Proponents of Britain leaving the EU have argued it would give Britain back control of itself.
But Mr Cameron warned: "If we leave the EU that might give you a feeling of sovereignty - but is it real?
"Would you have power to help businesses not be discriminated against in Europe? No, you wouldn't. Would you have the power to insist European countries share with us their border information so we know what terrorists and criminals are doing in Europe? No, you wouldn't.
"So you have an illusion of sovereignty but you don't have power, don't have control, you can't get things done."
He said he would be bringing forward proposals "in the coming days" to underpin the power of the UK Parliament.
Mr Cameron also appealed to Mr Johnson not to join six ministers who attend cabinet in campaigning to leave the EU.
"I'd say to Boris as I say to everyone else - we will be safer, stronger, better off inside the EU.
"I think the prospect of linking arms with Nigel Farage and George Galloway and taking a leap into the dark is the wrong step for our country.
"And if Boris and others really care about getting things done in our world, the EU is one of the ways in which we get things done," he said.
'Ridden over roughshod'
Also on the Marr Show, Mr Farage criticised the scope of the PM's reform deal, and said it could be vetoed by the European Parliament and the European Court of Justice.
"There is one absolute certainty if we vote to leave... and that is that we will be in charge of our own country, we will make our own laws, we will run our own ministerial departments," he said.
Employment minister Priti Patel, who is campaigning for an EU exit, told the BBC's Pienaar's Politics that the referendum was a chance for the UK to "take back control".
By remaining a member of the EU, key decisions made in the UK risked "being ridden over roughshod" by EU institutions, she said.
Scottish First Minister Nicola Sturgeon warned that if the UK voted to leave the EU but Scotland did not, it would "almost certainly" trigger demands for another referendum on Scottish independence.

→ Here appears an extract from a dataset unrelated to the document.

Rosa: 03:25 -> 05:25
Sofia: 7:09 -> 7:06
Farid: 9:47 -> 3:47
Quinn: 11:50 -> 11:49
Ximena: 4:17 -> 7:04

Meanwhile, Hilary Benn, Labour's shadow foreign secretary, told the BBC's Sunday Politics that EU membership was "good for jobs, investment and growth".

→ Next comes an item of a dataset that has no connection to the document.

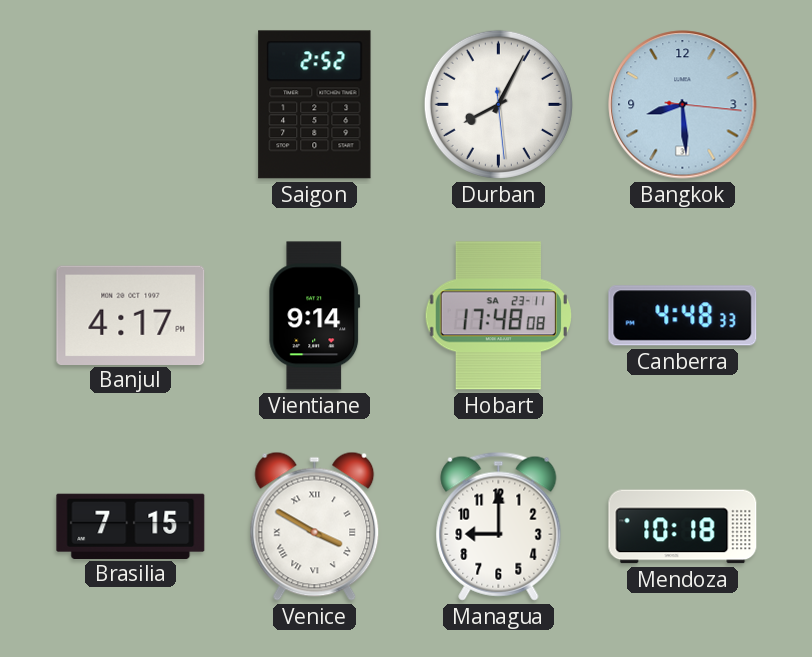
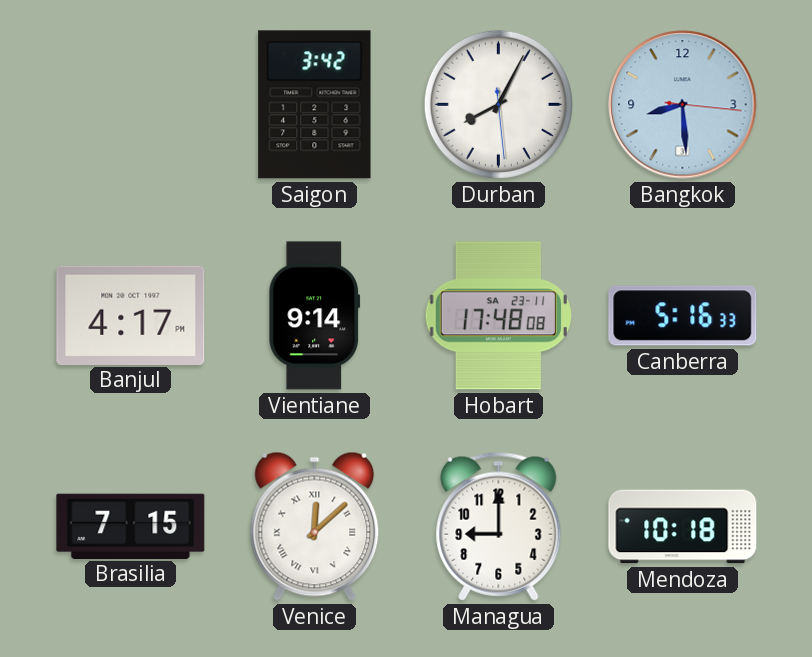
Saigon: 2:52 -> 3:42
Canberra: 4:48 -> 5:16
Venice: 3:50 -> 12:08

He said "the whole Labour movement" would be campaigning to stay in, but he ruled out sharing a platform with Mr Cameron.

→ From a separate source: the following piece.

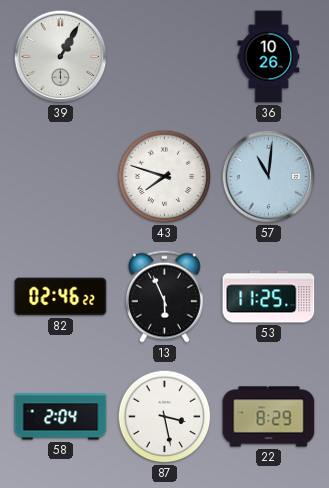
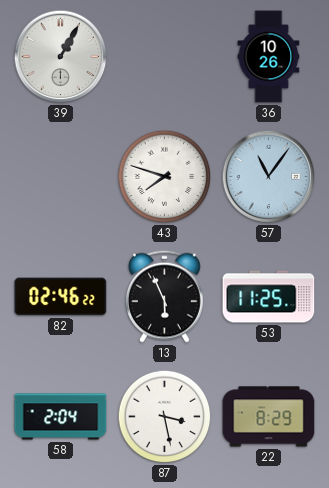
57: 11:01 -> 11:06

"We make our own arguments in our way to try and win the case and the prime minister can do the same in his way with his party and the people that he is seeking to persuade," he said.
'Mired in the past'
Splits in the cabinet over the referendum have been laid bare by interviews and articles in Sunday's newspapers.
Writing in the Observer, Foreign Secretary Phillip Hammond said "leaving the EU would be a threat to our economic security and our national security".
In an article for the Mail on Sunday, Business Secretary Sajid Javid said he would be voting for the UK to remain in the EU with a "heavy heart" and no "enthusiasm". He said leaving the EU could add to "economic turbulence".
However, Justice Secretary Michael Gove - a close friend and ally of Mr Cameron - wrote in the Sunday Telegraph that the EU was "mired in the past". He said choosing to join the leave campaign had been "the most difficult decision of my political life".
Northern Ireland Secretary Theresa Villiers told the BBC leaving the EU was a safer option than staying in it.
She said there had been a sense of history at the cabinet meeting to discuss the vote - the first to be called on a Saturday since the Falklands War.
Former Home Secretary Alan Johnson, who is leading Labour's campaign to stay in the EU, said people should not be distracted by Conservative divisions over Europe, saying the referendum was about "much more important issues".
Referring to the cabinet members who are campaigning for an EU exit, he said "they're not the six most astute politicians that I've ever met in the cabinet".
Labour, the SNP, Plaid Cymru and the Lib Dems have said they are in favour of staying in the EU. The DUP said it will recommend voting to leave the bloc.